So a federal judge refused to throw out a lawsuit filed by the company’s former HR manager claiming she was wrongly denied those benefits, according to Washington-based legal publisher BNA.
If the ruling had gone the other way and the judge had found that the “wage and salary continuation” short-term disability policy from Progress Casting Group Inc. was a payroll practice instead of a federally regulated benefits plan, ERISA would not cover Mary Elizabeth Blank’s claims and her suit should have been dismissed, US District Judge Donovan Frank ruled.
Blank worked at Progress until May 2001. Progress Casting maintained a “wage and salary continuation practice” that provided up to 26 weeks of partial replacement income for full-time employees who were disabled due to accident, hospitalization, surgery, or sickness. UNUM Life Insurance Co. was claims administrator of the wage and salary continuation practice.

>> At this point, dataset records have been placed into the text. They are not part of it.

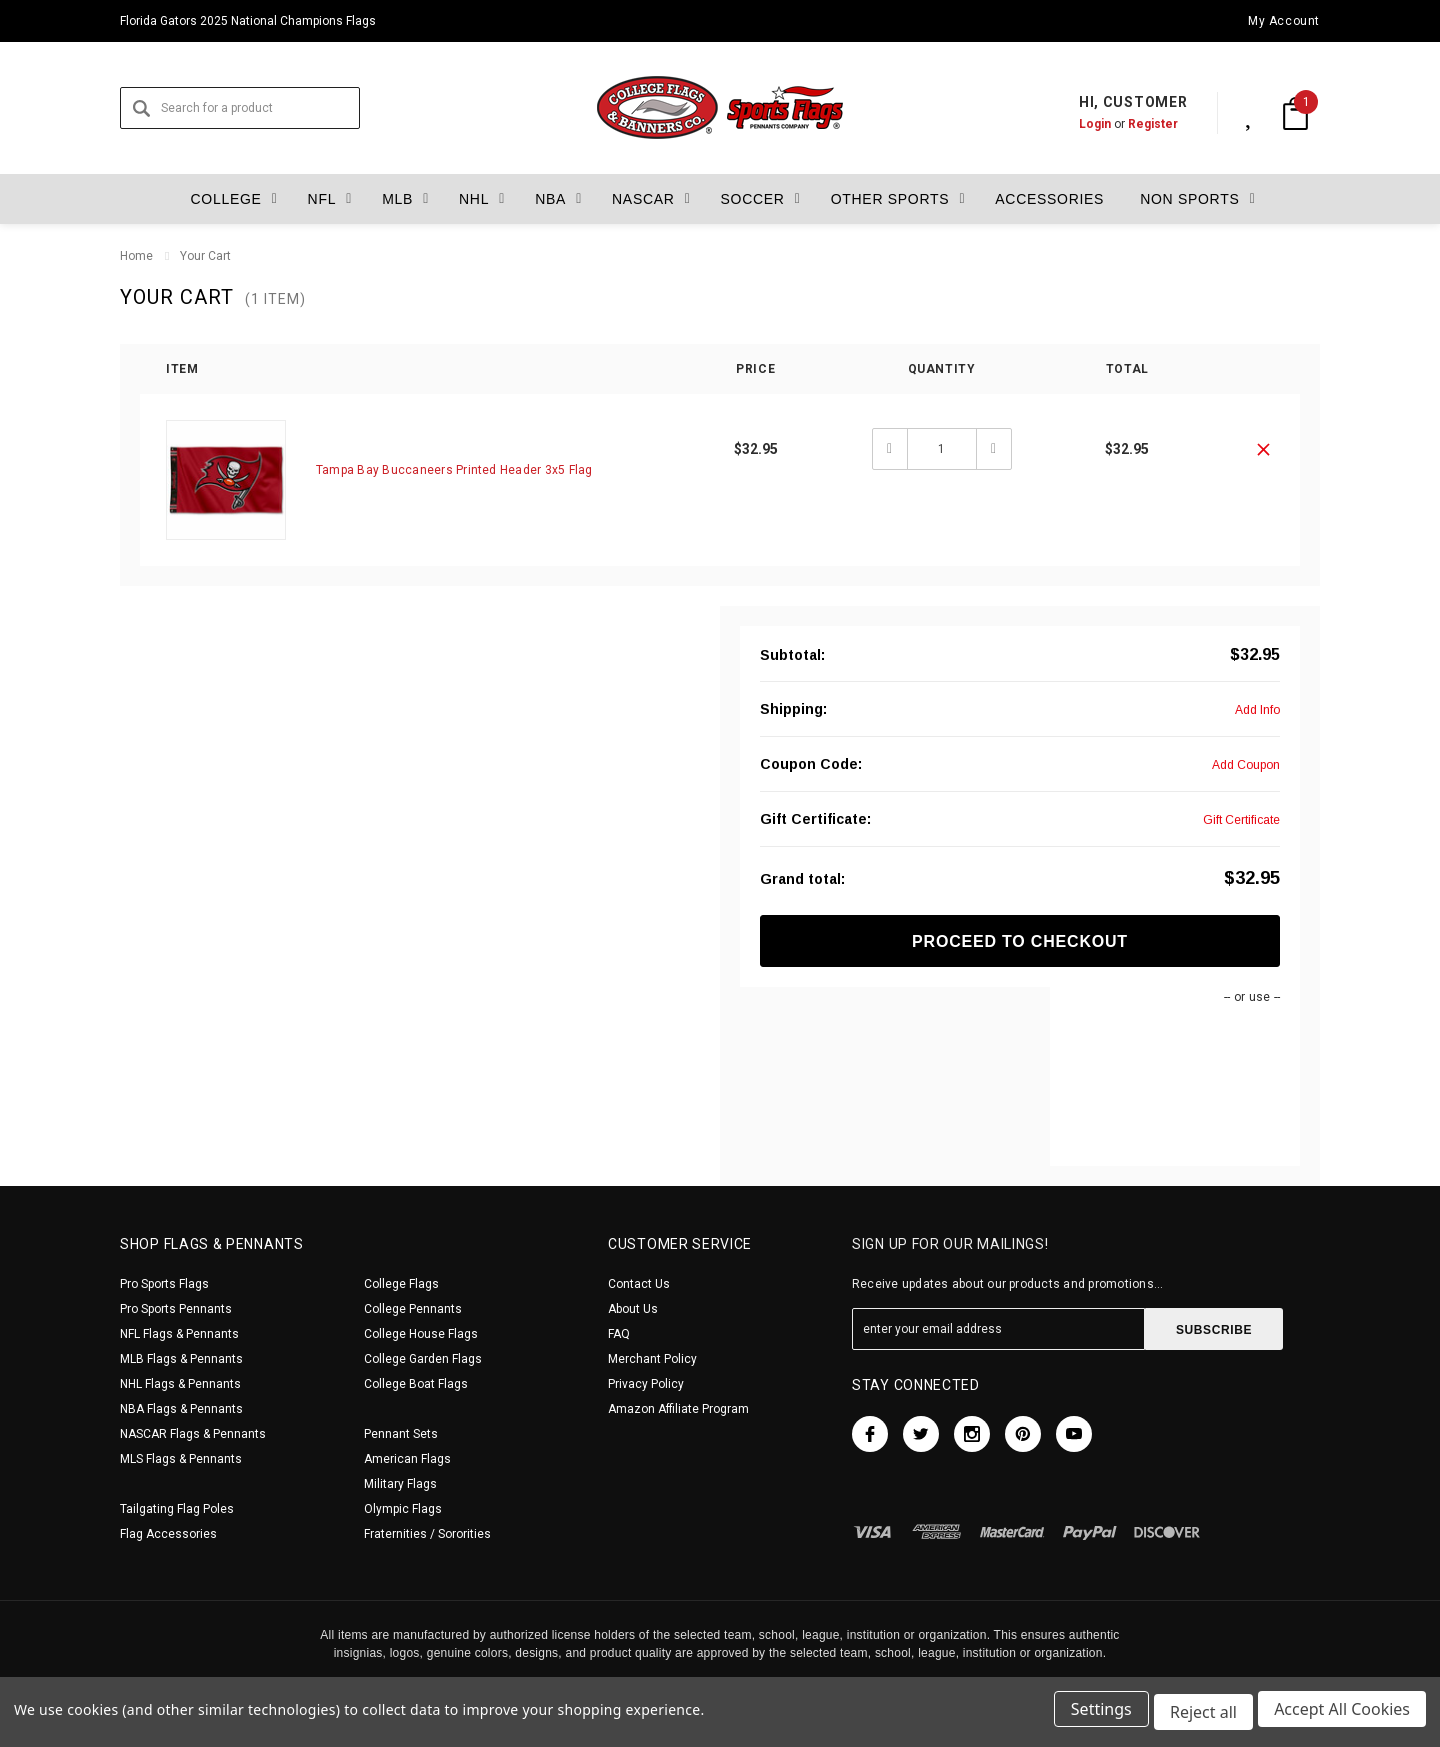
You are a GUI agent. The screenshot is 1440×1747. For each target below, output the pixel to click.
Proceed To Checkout (1020, 941)
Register (1132, 124)
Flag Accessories (168, 1534)
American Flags (407, 1459)
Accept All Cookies (1342, 1715)
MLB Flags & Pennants (181, 1359)
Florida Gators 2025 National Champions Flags (248, 21)
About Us (633, 1309)
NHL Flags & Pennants (180, 1384)
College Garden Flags (423, 1359)
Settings (1095, 1715)
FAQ (619, 1334)
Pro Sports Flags (164, 1284)
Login (1074, 124)
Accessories (1038, 199)
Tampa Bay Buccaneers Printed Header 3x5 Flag (454, 470)
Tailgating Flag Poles (177, 1509)
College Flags (401, 1284)
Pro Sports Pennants (176, 1309)
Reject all (1200, 1715)
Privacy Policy (646, 1384)
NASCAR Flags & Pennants (193, 1434)
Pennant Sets (401, 1434)
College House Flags (421, 1334)
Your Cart (205, 256)
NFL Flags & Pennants (179, 1334)
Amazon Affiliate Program (678, 1409)
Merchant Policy (652, 1359)
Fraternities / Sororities (427, 1534)
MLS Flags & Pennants (181, 1459)
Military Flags (400, 1484)
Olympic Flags (403, 1509)
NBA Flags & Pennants (181, 1409)
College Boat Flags (416, 1384)
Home (136, 256)
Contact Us (639, 1284)
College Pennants (413, 1309)
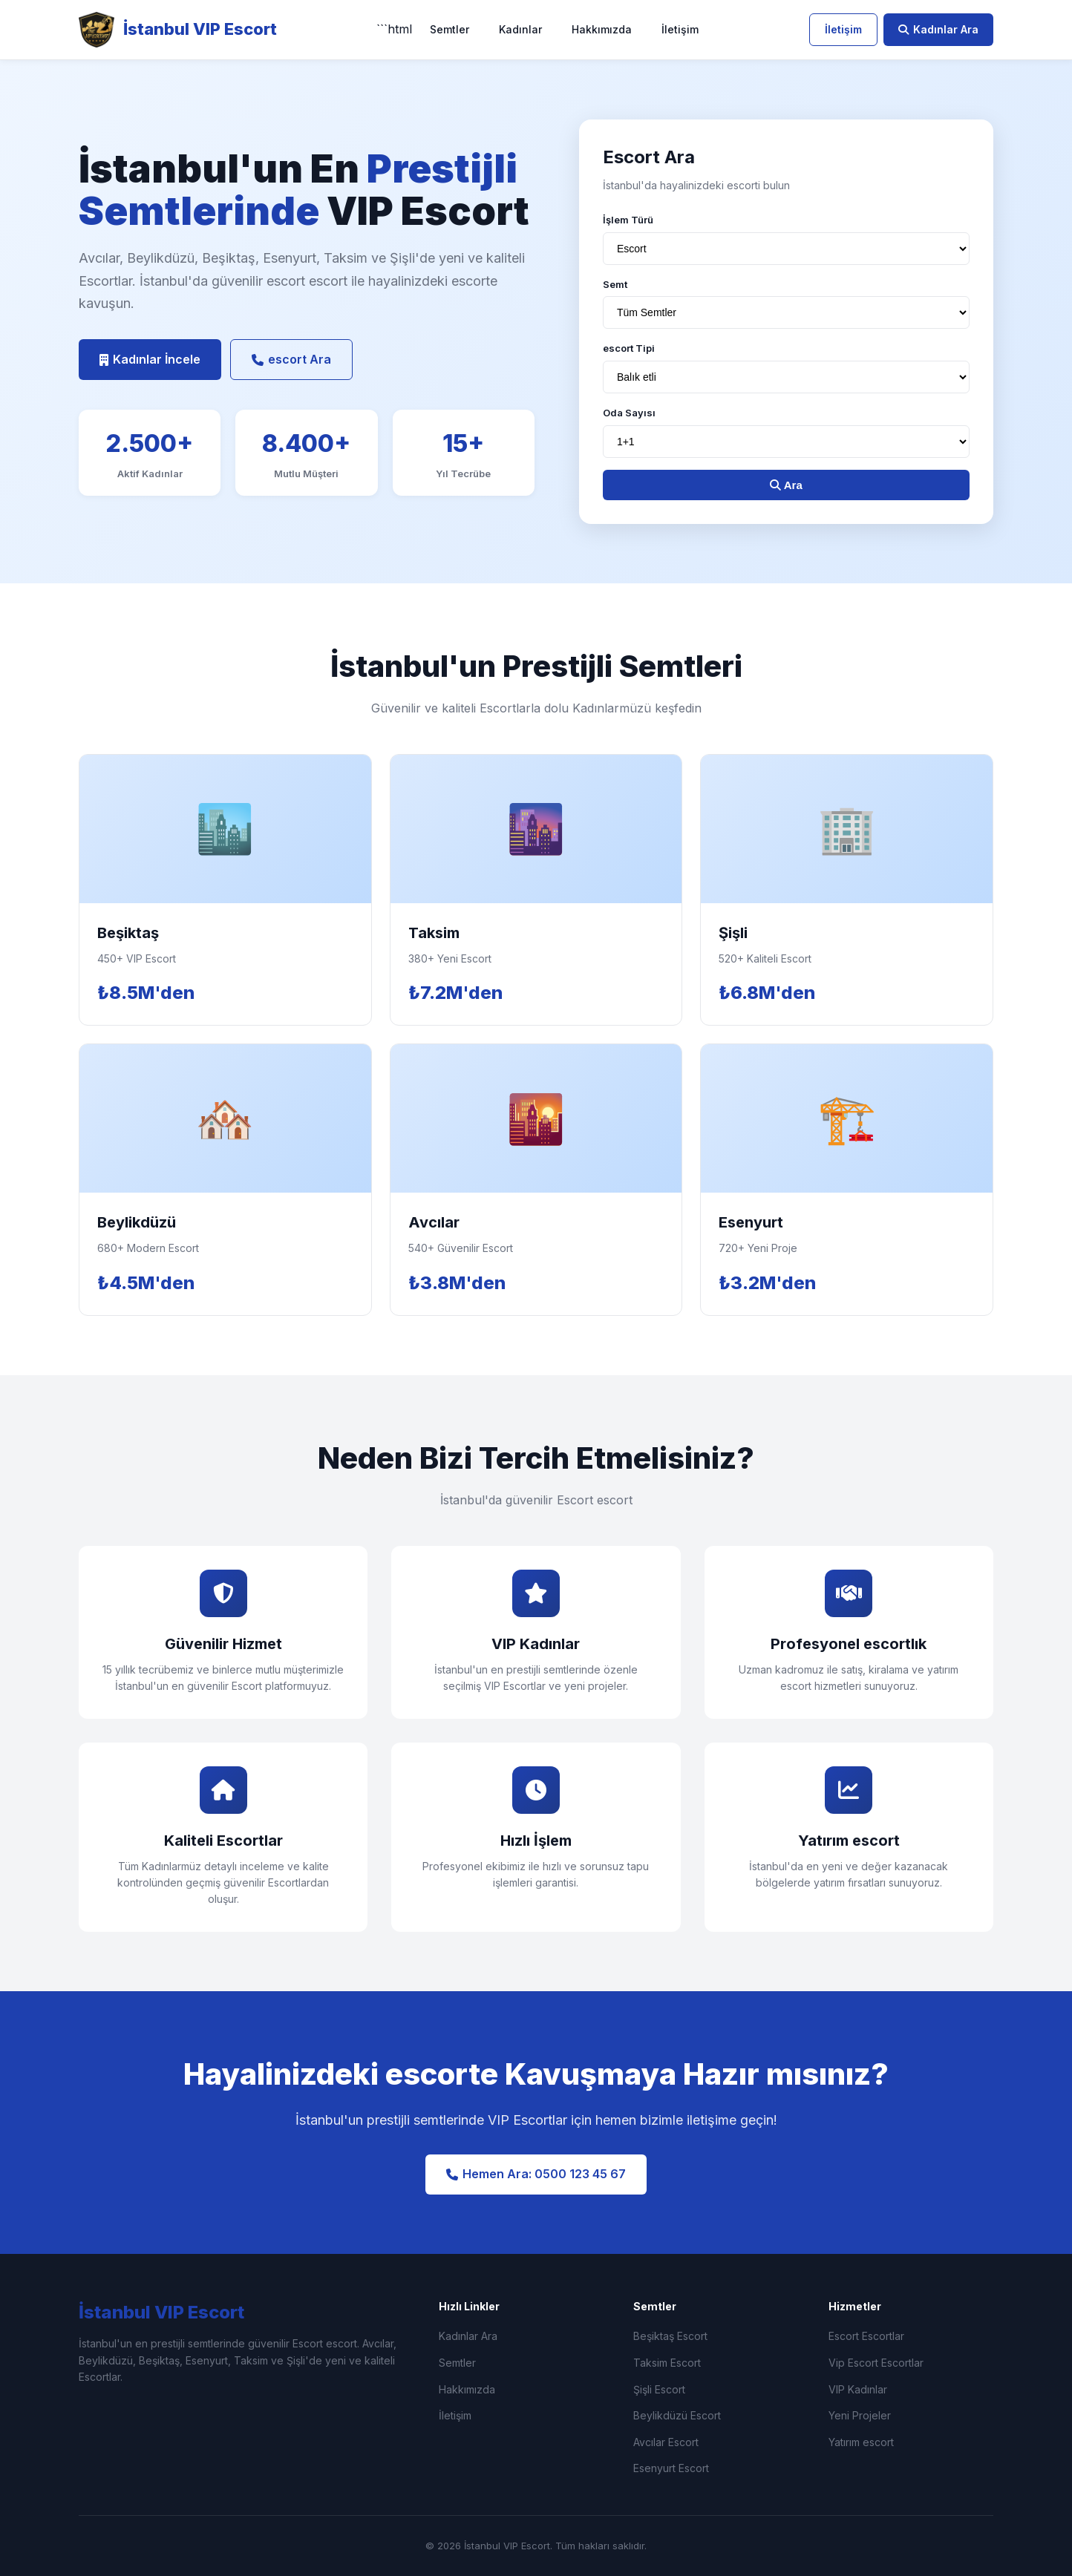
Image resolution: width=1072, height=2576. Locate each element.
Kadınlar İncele (149, 359)
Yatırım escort (861, 2442)
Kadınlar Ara (938, 29)
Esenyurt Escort (671, 2468)
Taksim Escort (667, 2362)
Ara (786, 485)
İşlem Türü (628, 220)
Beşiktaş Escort (670, 2336)
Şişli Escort (659, 2389)
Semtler (449, 29)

Employees were eligible for full health care and other benefits during the first 12 weeks they received pay under the practice. After the first 12 weeks expired, employees had to pick up the full cost of all health care benefits.
Blank filed an application for wage and salary continuation benefits with UNUM on May 31, 2001. Although UNUM approved Blank’s claim, Progress Casting refused to pay Blank’s benefits. Blank sued, alleging Progress Casting violated ERISA by refusing to pay her benefits.
Progress argued to Frank that the suit should be thrown out because its policy did not represent a benefit plan and, therefore, the court had no legal jurisdiction. Rejecting Progress Casting’s argument, Frank said it was not obvious that money paid to employees under the practice constituted “normal compensation” as contemplated by federal regulations.
The case is Blank v. Progress Casting Group Inc ., D. Minn., No. 02-4155 (DWF/SRN), 2/26/03.